Aquarians are known to be inventive thinkers, “ahead of their time,” and eccentric. They are the “mad scientists” of the zodiac with brilliant, quirky, and analytical mind. As the water bearers, they love giving idea-gifts that they think are a boon to humanity. It’s no wonder that as we entered the “Age of Aquarius,” we have experienced advancing and ever-more-rapid methods of communications that are designed to bring human beings closer to each other (and which ironically, may serve to isolate us further from each other—perhaps a sidelong reflection of the notorious Aquarian “aloofness”?). Their catch phrase is “I know…” Also, hairstyle: they say that the dead giveaway for Aquarians is their hair flair.

Gertrude Stein (February 3) was such a classic Aquarian: original, unusual, and genius. When William Carlos Williams heard Stein read in the US in 1933, he remarked that her language was “smashing every connotation that words ever had in order to get them back clean.” Like many Aquarians, Stein was focused and experimental. Stein on her writing:

Every word I write has the same passionate exactness of meaning that it is supposed to have. Everything I write means exactly what it says.

This passage reminds me of her relationship with the philosopher Alfred North Whitehead (a fellow Aquarian who she read and with whom she was friends) and of his writings on Process Philosophy:

Process philosophy is characterized by an attempt to reconcile the diverse intuitions found in human experience (such as religious, scientific, and aesthetic) into a coherent holistic scheme. Process philosophy seeks a return to a neo-classical realism that avoids subjectivism. This reconciliation of the intuitions of objectivity and subjectivity, with a concern for scientific findings, produces the explicitly metaphysical speculation that the world, at its most fundamental level, is made up of momentary events of experience rather than enduring material substances. Process philosophy speculates that these momentary events, called “actual occasions” or “actual entities,” are essentially self-determining, experiential, and internally related to each other.

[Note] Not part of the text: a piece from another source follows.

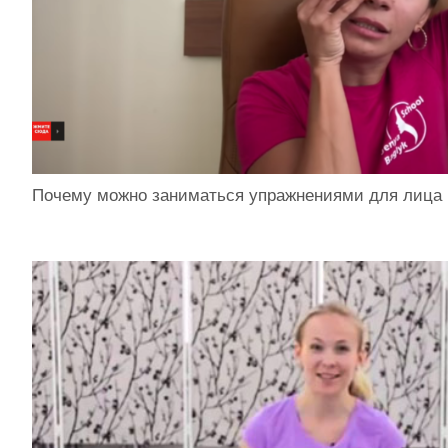
Почему можно заниматься упражнениями для лица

For this segment, I want to interview the late Jack Spicer (January 30), a poet who was known to invent poems for, by, and with ghosts.

Hoa Nguyen: Hi Jack; I hope it’s okay to call you Jack? I’m also a January Aquarius, by the way! Anyway, I’m wondering if you could tell me a little bit more about your statement, "Poetry—a machine to catch ghosts"

Jack Spicer: I like the idea (Aquarians always LOVE ideas) that there are these big eternal shapes that lie outside of us. Why do you think I chose Lorca as a correspondent? He was so dead and yet so alive! Didn’t he say “A dead man in Spain is more alive when dead than anywhere else on earth”?
I’ll say it again: nothing matters except the big lie of the personal—the lie in which these objects do not believe—and the encysted emotion will itself become an object to be transferred at last into poetry like the waves and the birds. By making poems into ghost catching machines, we’ll finally realize invented particularities.

HN: Is that what you mean by “a kind of magic, kinded them”?

JS: Yes, exactly, and also:

“yestestday”
“oldnesses”
“esstoneish me”
“ununderstanding”
“chill-dren”

HN: Inventiveness! This reminds me of how poetry means, at its etymological root, to make.

When you wrote “The heart’s a sprinting thing and hammers fast” did you lay it down as iambic pentameter from the first draft, or did you revise the rhythm so that it would be the ‘dum DAH’ of a heartbeat? It seems that even when your poems are not personal per se, they are poignant.

JS: Well you remember that phrase in the Shakespeare sonnet (you quote it so I know you know it): “Was it his spirit, by spirits taught to write”? Any attuned poet can write out of the heartbeat because we listen to that for 9 months inutereo—and it courses ever after. And if you read enough and you listen hard enough the rhythms follow the movement of words. I’ve said it before so I won’t be boring: I transmit messages from elsewhere. I’m a capacitor for received language. I don’t know where it comes from. No one does.

HN: I once had someone give me a kind of psychic reading. She told me that I had many spirits around me and that sometimes when she reads for people, the spirits beg her to tell the person about their existence. Not mine. Mine loved me—told her that I “take great dictation.”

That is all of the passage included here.